Ketika makan pada kuda atau sapi, kelelawar vampir adalah vektor benar,
sebanyak yang mereka memulai infeksi yang menggigit serangga kemudian dapat
menyebar ke hewan lain yang rentan. Vampir kelelawar Desmodus rotundus
bertindak sebagai tuan rumah, waduk, dan vektor biologi parasit.
1. Stadium
Leismania atau Amastigot berbentuk bulat atau lonjong, mempunyai satu inti dan satu kinetoplas
serta tidak mempunyai flagela. Bersifat intraseluler. Besarnya 2-3 mikron.
2. Satdium
Leptomonas atau prosmatigot berbentuk memanjang mempunyai satu inti di tengah
dan satu flagela panjang yang keluar dari bagian anterior tubuh tempat
terletaknya kinetoplas, belum mempunyai membran bergelombang, ukurannya 15
mikron.
3. Stadium
Kritidia atau Epimastigot berbentuknya memanjang dengan kinetoplas di depan
inti yang letaknya di tengah mempunyai membran bergelombang pendek yang
menghubungkan flagela dengan tubuh parasit, ukurannya 15-25 mikron.
4. Stadium
Tripanosoma metasiklik atau Tripomastigot berbentuk memanjang dan melengkung
langsing, inti di tengah, kinetoplas dekat ujung posterior, flagela membentuk
dua sampai empat kurva membran bergelombang, ukurannya 20-30 mikron.

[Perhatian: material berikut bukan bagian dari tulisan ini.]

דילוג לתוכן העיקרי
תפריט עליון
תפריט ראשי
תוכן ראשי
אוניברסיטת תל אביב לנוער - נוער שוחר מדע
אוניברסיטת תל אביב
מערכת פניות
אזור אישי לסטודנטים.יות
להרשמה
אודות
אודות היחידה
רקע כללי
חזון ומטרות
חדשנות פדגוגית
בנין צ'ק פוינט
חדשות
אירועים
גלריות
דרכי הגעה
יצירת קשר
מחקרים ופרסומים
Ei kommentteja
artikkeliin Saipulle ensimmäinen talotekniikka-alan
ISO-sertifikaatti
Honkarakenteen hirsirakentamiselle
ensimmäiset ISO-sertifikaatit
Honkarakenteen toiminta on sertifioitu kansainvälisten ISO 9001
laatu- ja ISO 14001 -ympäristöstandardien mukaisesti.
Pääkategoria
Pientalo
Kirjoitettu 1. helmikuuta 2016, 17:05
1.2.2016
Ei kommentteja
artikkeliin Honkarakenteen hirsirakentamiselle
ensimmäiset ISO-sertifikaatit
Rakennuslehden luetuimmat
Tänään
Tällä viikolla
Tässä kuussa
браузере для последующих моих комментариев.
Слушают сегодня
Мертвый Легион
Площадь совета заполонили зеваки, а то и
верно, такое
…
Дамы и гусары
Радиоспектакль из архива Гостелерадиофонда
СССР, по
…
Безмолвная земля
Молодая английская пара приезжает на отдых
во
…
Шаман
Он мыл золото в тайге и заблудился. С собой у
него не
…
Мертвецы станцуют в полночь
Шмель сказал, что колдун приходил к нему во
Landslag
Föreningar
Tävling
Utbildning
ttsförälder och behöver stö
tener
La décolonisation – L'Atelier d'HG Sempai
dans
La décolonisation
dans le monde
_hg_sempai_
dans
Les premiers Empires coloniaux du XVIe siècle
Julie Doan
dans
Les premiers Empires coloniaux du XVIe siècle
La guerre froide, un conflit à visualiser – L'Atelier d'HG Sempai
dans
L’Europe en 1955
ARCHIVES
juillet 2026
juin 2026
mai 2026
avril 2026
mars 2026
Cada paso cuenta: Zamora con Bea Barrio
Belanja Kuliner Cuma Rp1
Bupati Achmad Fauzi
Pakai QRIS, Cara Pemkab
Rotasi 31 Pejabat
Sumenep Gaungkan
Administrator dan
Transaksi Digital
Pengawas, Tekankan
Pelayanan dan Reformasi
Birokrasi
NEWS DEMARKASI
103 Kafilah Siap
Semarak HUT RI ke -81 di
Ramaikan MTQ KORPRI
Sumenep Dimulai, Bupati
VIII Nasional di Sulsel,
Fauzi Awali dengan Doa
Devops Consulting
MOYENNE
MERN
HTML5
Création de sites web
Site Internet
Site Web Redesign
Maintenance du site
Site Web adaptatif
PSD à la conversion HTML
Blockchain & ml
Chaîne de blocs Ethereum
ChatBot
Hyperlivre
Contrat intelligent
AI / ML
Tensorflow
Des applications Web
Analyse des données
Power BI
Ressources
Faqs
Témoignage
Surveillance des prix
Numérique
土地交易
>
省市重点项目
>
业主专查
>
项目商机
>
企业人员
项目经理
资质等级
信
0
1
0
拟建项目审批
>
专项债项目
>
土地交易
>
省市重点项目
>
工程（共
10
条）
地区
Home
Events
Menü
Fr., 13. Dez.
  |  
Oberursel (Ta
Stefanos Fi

3.5 Pathogenesa dan Gejala Klinis
a. Pathogenesa
Patologi umum infeksi T. evansi
mencerminkan lymphoreticular aktif dari reaksi sistem kekebalan tubuh.
Perubahan patologis terlihat pada pemeriksan post mortem pada hewan yang
terinfeksi T. evansi bervariasi baik antara spesies dan antara individu dari
spesies yang sama. Gejala yang dapat ditimbulkan dari parasit ini pada sapi
termasuk kekurusan, atrofi serosa lemak, hydropericardium, splenomegali,
limfadenopati dan haemopoiesis aktif dalam sumsum tulang. Sumsum tulang merah
gelap dan hiperplastik dalam kasus akut, tetapi menjadi berhenti berkembang,
dan kekuningan pada kasus kronis. Pernah dilaporkan juga pada spesies lain termasuk
opacity kornea dan petechiation jantung pada anjing, sumbatan abomasum dan usus
kecil pada unta dan vulva pembengkakan pada kelinci.
Penyakit Tripanosomiasis ditularkan
secara mekanik melalui gigitan vektor setelah ia menghisap darah penderita,
baik hewan ternak maupun anjing. Setelah memasuki peredaran darah, trypanosoma
segera memperbanyak diri secara biner. Dalam waktu pendek penderita mengalami
parasitemia dan suhu tubuh biasanya mengalami kenaikan. Sel darah penderita
yang tersensitisasi oleh parasit segera dikenali oleh makrofag dan dimakan oleh
sel darah putih tersebut. Bila sel darah merah yang dimakan makrofag cukup banyak
anjing penderita segera mengalami anemia normositik dan normokromik. Sebagai
akibat anemia, penderita tampak lesu, malas bergerak, bulu kusam, nafsu makan
menurun dan mungkin juga terjadi oedem di bawah kulit maupun serosa (Subronto,
2006).
b. Gejala
Klinis
Tingkat keparahan dan tanda-tanda klinis
surra bervariasi sesuai dengan virulensi strain T. evansi, spesies inang dan
faktor stres lainnya pada hewan. Surra dapat menyebabkan kematian mencapai
30-100 %. Bentuk akut penyakit dapat berlangsung sampai tiga bulan dan ditandai
dengan demam, penurunan berat badan progresif, nafsu makan menurun, anemia,
kerato konjungtivitis berulang dan plak urtikaria pada leher dan sayap, edema di
dada, perut, alat kelamin dan peningkatan suhu tubuh sesuai dengan puncak parasitemia.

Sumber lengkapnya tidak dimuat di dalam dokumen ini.